# Prompt:
Search the listing below for the word "comfort" and copy each line that holds it.

_ _ _

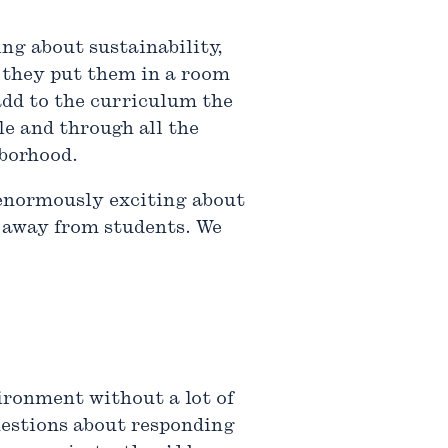
ing about sustainability,
, they put them in a room
add to the curriculum the
le and through all the
hborhood.
g enormously exciting about
t away from students. We
vironment without a lot of
questions about responding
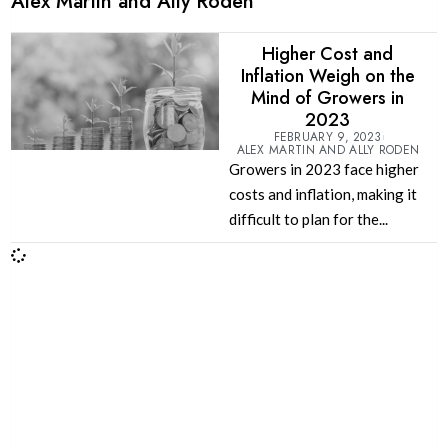
Alex Martin and Ally Roden
Higher Cost and
Inflation Weigh on the
Mind of Growers in
2023
FEBRUARY 9, 2023
ALEX MARTIN AND ALLY RODEN
Growers in 2023 face higher
costs and inflation, making it
difficult to plan for the...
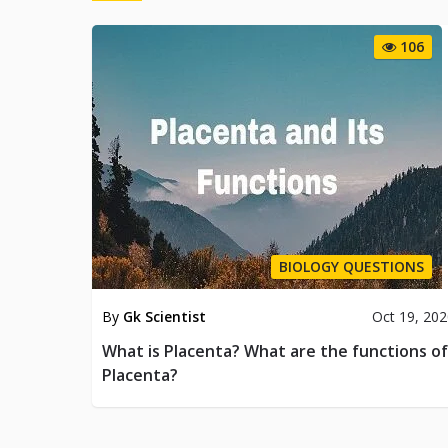
106
BIOLOGY QUESTIONS
By
Gk Scientist
Oct 19, 20
What is Placenta? What are the functions of
Placenta?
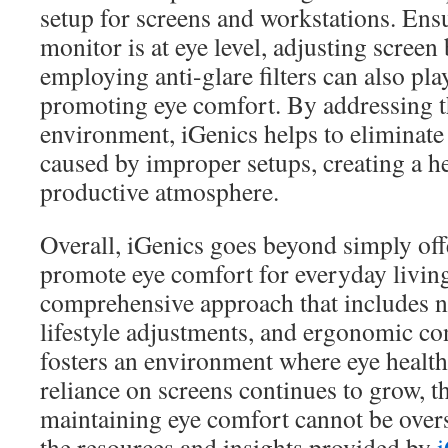
setup for screens and workstations. Ens
monitor is at eye level, adjusting screen
employing anti-glare filters can also play
promoting eye comfort. By addressing 
environment, iGenics helps to eliminate
caused by improper setups, creating a h
productive atmosphere.
Overall, iGenics goes beyond simply of
promote eye comfort for everyday livin
comprehensive approach that includes nu
lifestyle adjustments, and ergonomic co
fosters an environment where eye health
reliance on screens continues to grow, 
maintaining eye comfort cannot be over
the resources and insights provided by
i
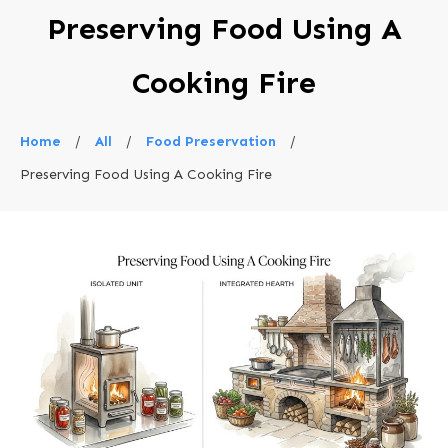
Preserving Food Using A
Cooking Fire
Home
/
All
/
Food Preservation
/
Preserving Food Using A Cooking Fire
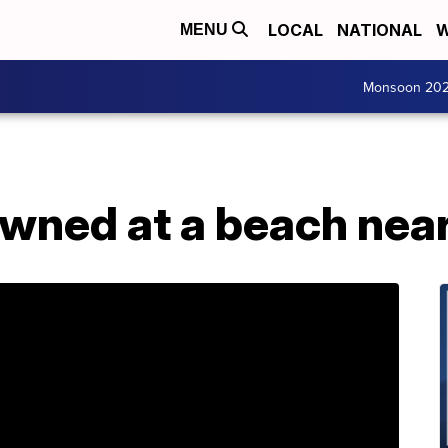
LOCAL
NATIONAL
W
MENU
Monsoon 20
owned at a beach nea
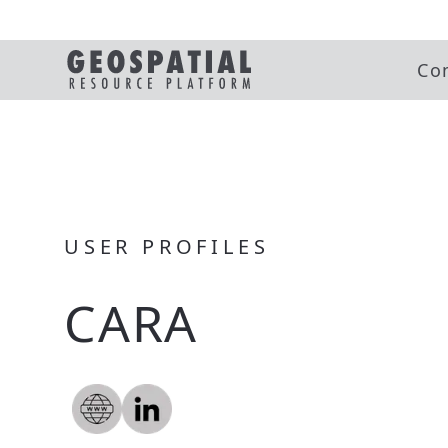
Co
USER PROFILES
CARA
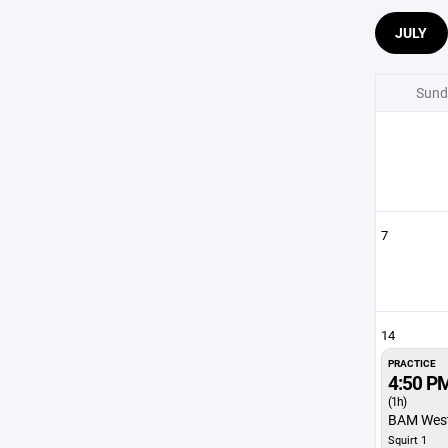
JULY
Sund
7
14
PRACTICE
4:50 P
(1h)
BAM Wes
Squirt 1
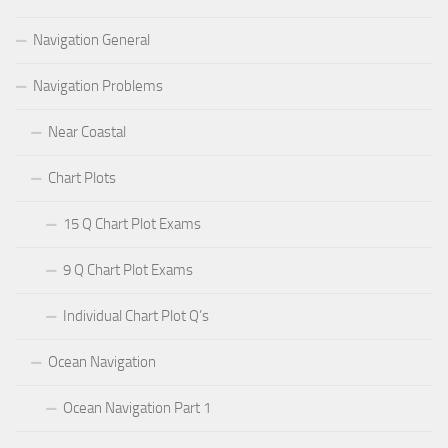
Navigation General
Navigation Problems
Near Coastal
Chart Plots
15 Q Chart Plot Exams
9 Q Chart Plot Exams
Individual Chart Plot Q’s
Ocean Navigation
Ocean Navigation Part 1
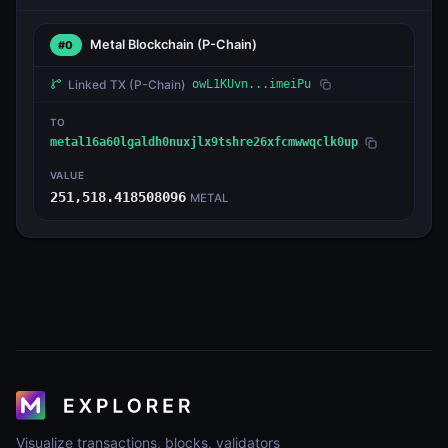
Metal Blockchain
(P-Chain)
#0
Linked TX
(P-Chain)
owL1KUvn...imeiPu
TO
metal16a60lgaldh0nuxjlx9tshre26xfcmwwqclk0up
VALUE
251,518.418508096
METAL
Visualize transactions, blocks, validators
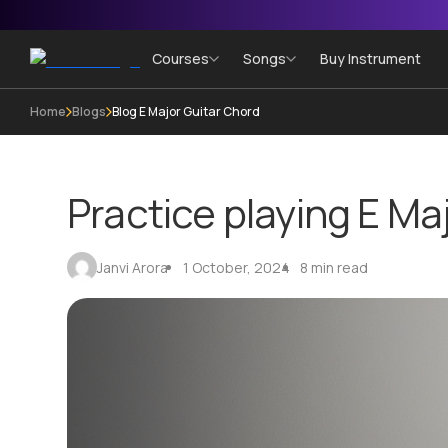
Courses
Songs
Buy Instrument
Home
Blogs
Blog E Major Guitar Chord
Practice playing E Ma
Janvi Arora
1 October, 2024
8 min read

_ _ _

# Answer:
promoting eye comfort. By addressing 
promote eye comfort for everyday livin
maintaining eye comfort cannot be over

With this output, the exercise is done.